Would you restate the entries below word for word, leaving out the images?

··········

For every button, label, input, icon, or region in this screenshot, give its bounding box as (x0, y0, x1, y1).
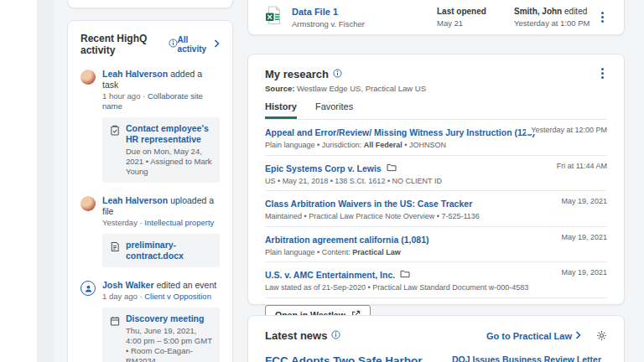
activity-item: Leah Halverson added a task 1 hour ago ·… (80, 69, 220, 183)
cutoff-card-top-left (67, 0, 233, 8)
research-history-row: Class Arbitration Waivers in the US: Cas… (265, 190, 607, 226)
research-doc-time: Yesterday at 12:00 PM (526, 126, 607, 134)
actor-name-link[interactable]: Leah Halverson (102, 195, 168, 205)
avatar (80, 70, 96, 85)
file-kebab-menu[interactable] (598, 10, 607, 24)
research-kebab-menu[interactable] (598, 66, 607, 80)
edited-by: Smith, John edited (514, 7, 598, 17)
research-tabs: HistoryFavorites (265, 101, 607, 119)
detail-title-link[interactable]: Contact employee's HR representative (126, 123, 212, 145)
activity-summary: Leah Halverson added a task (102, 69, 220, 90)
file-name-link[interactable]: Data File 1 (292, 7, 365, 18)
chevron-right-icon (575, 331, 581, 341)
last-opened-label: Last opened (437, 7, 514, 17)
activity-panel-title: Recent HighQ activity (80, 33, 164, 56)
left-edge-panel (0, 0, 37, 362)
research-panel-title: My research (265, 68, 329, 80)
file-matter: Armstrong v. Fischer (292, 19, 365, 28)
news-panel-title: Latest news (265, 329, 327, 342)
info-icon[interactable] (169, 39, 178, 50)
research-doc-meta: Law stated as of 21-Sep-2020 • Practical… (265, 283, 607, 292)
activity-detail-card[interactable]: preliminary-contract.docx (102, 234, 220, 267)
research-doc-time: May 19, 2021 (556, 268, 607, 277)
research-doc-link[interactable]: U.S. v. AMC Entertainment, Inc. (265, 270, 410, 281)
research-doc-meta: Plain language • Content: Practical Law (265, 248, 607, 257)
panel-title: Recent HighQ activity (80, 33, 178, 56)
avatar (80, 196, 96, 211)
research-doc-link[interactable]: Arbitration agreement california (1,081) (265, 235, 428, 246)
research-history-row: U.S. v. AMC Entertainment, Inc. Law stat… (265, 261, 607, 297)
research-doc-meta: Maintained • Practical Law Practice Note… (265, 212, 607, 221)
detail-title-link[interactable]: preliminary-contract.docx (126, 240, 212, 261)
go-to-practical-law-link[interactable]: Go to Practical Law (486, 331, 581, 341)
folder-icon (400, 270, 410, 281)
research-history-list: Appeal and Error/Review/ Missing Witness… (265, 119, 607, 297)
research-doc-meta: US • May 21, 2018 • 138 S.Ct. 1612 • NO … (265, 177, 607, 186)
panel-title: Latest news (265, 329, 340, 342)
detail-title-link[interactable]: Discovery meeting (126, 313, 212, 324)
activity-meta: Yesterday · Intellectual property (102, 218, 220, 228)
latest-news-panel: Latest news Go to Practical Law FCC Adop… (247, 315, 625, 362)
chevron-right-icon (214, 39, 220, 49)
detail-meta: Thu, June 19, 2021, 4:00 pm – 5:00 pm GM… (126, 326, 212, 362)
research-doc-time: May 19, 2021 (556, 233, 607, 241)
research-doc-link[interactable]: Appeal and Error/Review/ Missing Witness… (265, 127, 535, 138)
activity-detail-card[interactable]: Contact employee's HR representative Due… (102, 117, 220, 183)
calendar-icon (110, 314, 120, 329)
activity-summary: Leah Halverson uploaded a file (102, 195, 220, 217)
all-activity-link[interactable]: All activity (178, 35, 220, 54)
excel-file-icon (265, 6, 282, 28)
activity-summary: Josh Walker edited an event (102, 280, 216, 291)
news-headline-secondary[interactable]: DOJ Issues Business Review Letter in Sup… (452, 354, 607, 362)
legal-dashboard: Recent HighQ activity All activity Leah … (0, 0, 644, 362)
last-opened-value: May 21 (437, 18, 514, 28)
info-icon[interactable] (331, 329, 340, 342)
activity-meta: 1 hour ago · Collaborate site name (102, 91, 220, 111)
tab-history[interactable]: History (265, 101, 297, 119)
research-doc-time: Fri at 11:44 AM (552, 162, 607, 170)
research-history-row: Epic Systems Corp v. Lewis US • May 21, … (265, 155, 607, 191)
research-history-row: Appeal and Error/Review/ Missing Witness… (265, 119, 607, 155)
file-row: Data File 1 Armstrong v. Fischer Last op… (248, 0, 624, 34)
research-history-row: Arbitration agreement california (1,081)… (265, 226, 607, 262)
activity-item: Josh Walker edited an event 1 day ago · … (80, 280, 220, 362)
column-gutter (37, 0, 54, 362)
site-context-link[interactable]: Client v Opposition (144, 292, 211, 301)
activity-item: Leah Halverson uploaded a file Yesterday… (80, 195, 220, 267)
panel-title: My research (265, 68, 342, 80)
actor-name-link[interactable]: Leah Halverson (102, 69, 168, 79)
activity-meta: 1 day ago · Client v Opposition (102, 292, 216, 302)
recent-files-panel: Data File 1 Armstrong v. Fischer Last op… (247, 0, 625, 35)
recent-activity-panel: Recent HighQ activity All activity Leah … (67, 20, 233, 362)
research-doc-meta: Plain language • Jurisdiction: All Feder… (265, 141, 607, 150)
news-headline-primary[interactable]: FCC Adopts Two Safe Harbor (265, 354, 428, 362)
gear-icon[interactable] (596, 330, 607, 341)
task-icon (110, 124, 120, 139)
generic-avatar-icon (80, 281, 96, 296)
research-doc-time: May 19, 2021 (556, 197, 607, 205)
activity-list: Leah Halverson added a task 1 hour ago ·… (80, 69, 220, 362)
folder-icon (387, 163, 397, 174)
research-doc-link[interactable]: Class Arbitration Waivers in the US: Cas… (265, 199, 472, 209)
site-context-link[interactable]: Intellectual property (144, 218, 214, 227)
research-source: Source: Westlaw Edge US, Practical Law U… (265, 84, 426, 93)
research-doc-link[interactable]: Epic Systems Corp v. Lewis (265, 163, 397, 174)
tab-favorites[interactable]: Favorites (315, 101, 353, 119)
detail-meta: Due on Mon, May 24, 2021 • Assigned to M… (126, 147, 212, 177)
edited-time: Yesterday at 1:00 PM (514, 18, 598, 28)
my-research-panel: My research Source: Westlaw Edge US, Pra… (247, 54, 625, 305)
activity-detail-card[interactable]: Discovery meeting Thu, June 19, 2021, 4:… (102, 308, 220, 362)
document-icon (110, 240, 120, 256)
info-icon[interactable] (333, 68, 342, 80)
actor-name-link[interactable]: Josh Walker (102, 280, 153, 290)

··········

**Exercise answer**
For every button, label, input, icon, or region in this screenshot, give its bounding box as (x0, y0, x1, y1).
activity-item: Leah Halverson added a task 1 hour ago ·… (80, 69, 220, 183)
cutoff-card-top-left (67, 0, 233, 8)
research-history-row: Class Arbitration Waivers in the US: Cas… (265, 190, 607, 226)
research-doc-time: Yesterday at 12:00 PM (526, 126, 607, 134)
actor-name-link[interactable]: Leah Halverson (102, 195, 168, 205)
avatar (80, 70, 96, 85)
file-kebab-menu[interactable] (598, 10, 607, 24)
research-kebab-menu[interactable] (598, 66, 607, 80)
edited-by: Smith, John edited (514, 7, 598, 17)
research-tabs: HistoryFavorites (265, 101, 607, 119)
detail-title-link[interactable]: Contact employee's HR representative (126, 123, 212, 145)
activity-summary: Leah Halverson added a task (102, 69, 220, 90)
file-name-link[interactable]: Data File 1 (292, 7, 365, 18)
chevron-right-icon (575, 331, 581, 341)
last-opened-label: Last opened (437, 7, 514, 17)
activity-panel-title: Recent HighQ activity (80, 33, 164, 56)
left-edge-panel (0, 0, 37, 362)
research-panel-title: My research (265, 68, 329, 80)
file-matter: Armstrong v. Fischer (292, 19, 365, 28)
news-panel-title: Latest news (265, 329, 327, 342)
info-icon[interactable] (169, 39, 178, 50)
research-doc-meta: Law stated as of 21-Sep-2020 • Practical… (265, 283, 607, 292)
activity-detail-card[interactable]: preliminary-contract.docx (102, 234, 220, 267)
research-doc-time: May 19, 2021 (556, 268, 607, 277)
research-doc-link[interactable]: U.S. v. AMC Entertainment, Inc. (265, 270, 410, 281)
research-doc-meta: Plain language • Content: Practical Law (265, 248, 607, 257)
panel-title: Recent HighQ activity (80, 33, 178, 56)
avatar (80, 196, 96, 211)
research-doc-link[interactable]: Arbitration agreement california (1,081) (265, 235, 428, 246)
research-history-row: U.S. v. AMC Entertainment, Inc. Law stat… (265, 261, 607, 297)
research-doc-meta: Maintained • Practical Law Practice Note… (265, 212, 607, 221)
detail-title-link[interactable]: preliminary-contract.docx (126, 240, 212, 261)
go-to-practical-law-link[interactable]: Go to Practical Law (486, 331, 581, 341)
folder-icon (400, 270, 410, 281)
research-history-list: Appeal and Error/Review/ Missing Witness… (265, 119, 607, 297)
research-doc-meta: US • May 21, 2018 • 138 S.Ct. 1612 • NO … (265, 177, 607, 186)
panel-title: Latest news (265, 329, 340, 342)
detail-title-link[interactable]: Discovery meeting (126, 313, 212, 324)
activity-meta: Yesterday · Intellectual property (102, 218, 220, 228)
latest-news-panel: Latest news Go to Practical Law FCC Adop… (247, 315, 625, 362)
chevron-right-icon (214, 39, 220, 49)
detail-meta: Thu, June 19, 2021, 4:00 pm – 5:00 pm GM… (126, 326, 212, 362)
research-doc-time: May 19, 2021 (556, 233, 607, 241)
research-doc-link[interactable]: Appeal and Error/Review/ Missing Witness… (265, 127, 535, 138)
activity-detail-card[interactable]: Contact employee's HR representative Due… (102, 117, 220, 183)
calendar-icon (110, 314, 120, 329)
activity-summary: Leah Halverson uploaded a file (102, 195, 220, 217)
all-activity-link[interactable]: All activity (178, 35, 220, 54)
excel-file-icon (265, 6, 282, 28)
activity-summary: Josh Walker edited an event (102, 280, 216, 291)
news-headline-secondary[interactable]: DOJ Issues Business Review Letter in Sup… (452, 354, 607, 362)
legal-dashboard: Recent HighQ activity All activity Leah … (0, 0, 644, 362)
last-opened-value: May 21 (437, 18, 514, 28)
info-icon[interactable] (331, 329, 340, 342)
activity-meta: 1 hour ago · Collaborate site name (102, 91, 220, 111)
tab-history[interactable]: History (265, 101, 297, 119)
research-doc-time: Fri at 11:44 AM (552, 162, 607, 170)
research-history-row: Epic Systems Corp v. Lewis US • May 21, … (265, 155, 607, 191)
research-history-row: Appeal and Error/Review/ Missing Witness… (265, 119, 607, 155)
file-row: Data File 1 Armstrong v. Fischer Last op… (248, 0, 624, 34)
research-history-row: Arbitration agreement california (1,081)… (265, 226, 607, 262)
activity-item: Josh Walker edited an event 1 day ago · … (80, 280, 220, 362)
column-gutter (37, 0, 54, 362)
site-context-link[interactable]: Client v Opposition (144, 292, 211, 301)
activity-item: Leah Halverson uploaded a file Yesterday… (80, 195, 220, 267)
panel-title: My research (265, 68, 342, 80)
actor-name-link[interactable]: Leah Halverson (102, 69, 168, 79)
activity-meta: 1 day ago · Client v Opposition (102, 292, 216, 302)
recent-files-panel: Data File 1 Armstrong v. Fischer Last op… (247, 0, 625, 35)
recent-activity-panel: Recent HighQ activity All activity Leah … (67, 20, 233, 362)
research-doc-meta: Plain language • Jurisdiction: All Feder… (265, 141, 607, 150)
news-headline-primary[interactable]: FCC Adopts Two Safe Harbor (265, 354, 428, 362)
gear-icon[interactable] (596, 330, 607, 341)
task-icon (110, 124, 120, 139)
generic-avatar-icon (80, 281, 96, 296)
research-doc-time: May 19, 2021 (556, 197, 607, 205)
activity-list: Leah Halverson added a task 1 hour ago ·… (80, 69, 220, 362)
folder-icon (387, 163, 397, 174)
research-doc-link[interactable]: Class Arbitration Waivers in the US: Cas… (265, 199, 472, 209)
site-context-link[interactable]: Intellectual property (144, 218, 214, 227)
research-source: Source: Westlaw Edge US, Practical Law U… (265, 84, 426, 93)
research-doc-link[interactable]: Epic Systems Corp v. Lewis (265, 163, 397, 174)
tab-favorites[interactable]: Favorites (315, 101, 353, 119)
detail-meta: Due on Mon, May 24, 2021 • Assigned to M… (126, 147, 212, 177)
edited-time: Yesterday at 1:00 PM (514, 18, 598, 28)
my-research-panel: My research Source: Westlaw Edge US, Pra… (247, 54, 625, 305)
activity-detail-card[interactable]: Discovery meeting Thu, June 19, 2021, 4:… (102, 308, 220, 362)
document-icon (110, 240, 120, 256)
info-icon[interactable] (333, 68, 342, 80)
actor-name-link[interactable]: Josh Walker (102, 280, 153, 290)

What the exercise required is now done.